*Task item*. Could you set down exactly the lines in the records below between the line holding "smooth dough. Butter enriches the texture, m" and the line holding "the dough. Mixing the dough requires careful", inclusive?
*** Materials provided Section Begins ***
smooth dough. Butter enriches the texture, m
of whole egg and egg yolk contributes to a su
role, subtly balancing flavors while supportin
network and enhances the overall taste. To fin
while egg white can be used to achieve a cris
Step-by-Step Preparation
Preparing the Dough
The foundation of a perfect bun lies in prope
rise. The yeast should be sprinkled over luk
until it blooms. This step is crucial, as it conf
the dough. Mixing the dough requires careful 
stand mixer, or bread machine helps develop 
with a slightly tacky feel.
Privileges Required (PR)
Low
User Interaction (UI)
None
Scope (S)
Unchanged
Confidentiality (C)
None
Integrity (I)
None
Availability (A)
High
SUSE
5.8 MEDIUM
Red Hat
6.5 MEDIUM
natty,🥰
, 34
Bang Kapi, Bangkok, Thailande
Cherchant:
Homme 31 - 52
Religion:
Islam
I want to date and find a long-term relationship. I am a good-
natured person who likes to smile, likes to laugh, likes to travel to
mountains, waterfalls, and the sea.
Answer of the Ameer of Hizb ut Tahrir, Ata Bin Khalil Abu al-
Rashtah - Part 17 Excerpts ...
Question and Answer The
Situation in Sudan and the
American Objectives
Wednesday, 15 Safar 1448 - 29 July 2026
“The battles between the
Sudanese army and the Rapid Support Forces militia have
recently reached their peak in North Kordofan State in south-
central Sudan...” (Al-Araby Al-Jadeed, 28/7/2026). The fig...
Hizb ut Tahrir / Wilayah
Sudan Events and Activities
*** Materials provided Section Ends ***
*** Materials provided Section Begins ***
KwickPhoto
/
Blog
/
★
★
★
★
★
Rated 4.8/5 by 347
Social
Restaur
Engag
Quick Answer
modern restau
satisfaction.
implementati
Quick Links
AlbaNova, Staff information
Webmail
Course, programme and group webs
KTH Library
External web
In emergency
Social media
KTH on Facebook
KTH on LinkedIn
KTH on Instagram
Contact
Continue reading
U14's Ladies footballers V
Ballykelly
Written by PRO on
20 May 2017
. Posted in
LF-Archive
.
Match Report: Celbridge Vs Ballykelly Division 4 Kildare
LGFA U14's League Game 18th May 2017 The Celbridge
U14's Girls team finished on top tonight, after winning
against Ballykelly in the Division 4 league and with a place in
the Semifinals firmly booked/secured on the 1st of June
*** Materials provided Section Ends ***
*Solution for this exercise*.
smooth dough. Butter enriches the texture, m
of whole egg and egg yolk contributes to a su
role, subtly balancing flavors while supportin
network and enhances the overall taste. To fin
while egg white can be used to achieve a cris
Step-by-Step Preparation
Preparing the Dough
The foundation of a perfect bun lies in prope
rise. The yeast should be sprinkled over luk
until it blooms. This step is crucial, as it conf
the dough. Mixing the dough requires careful 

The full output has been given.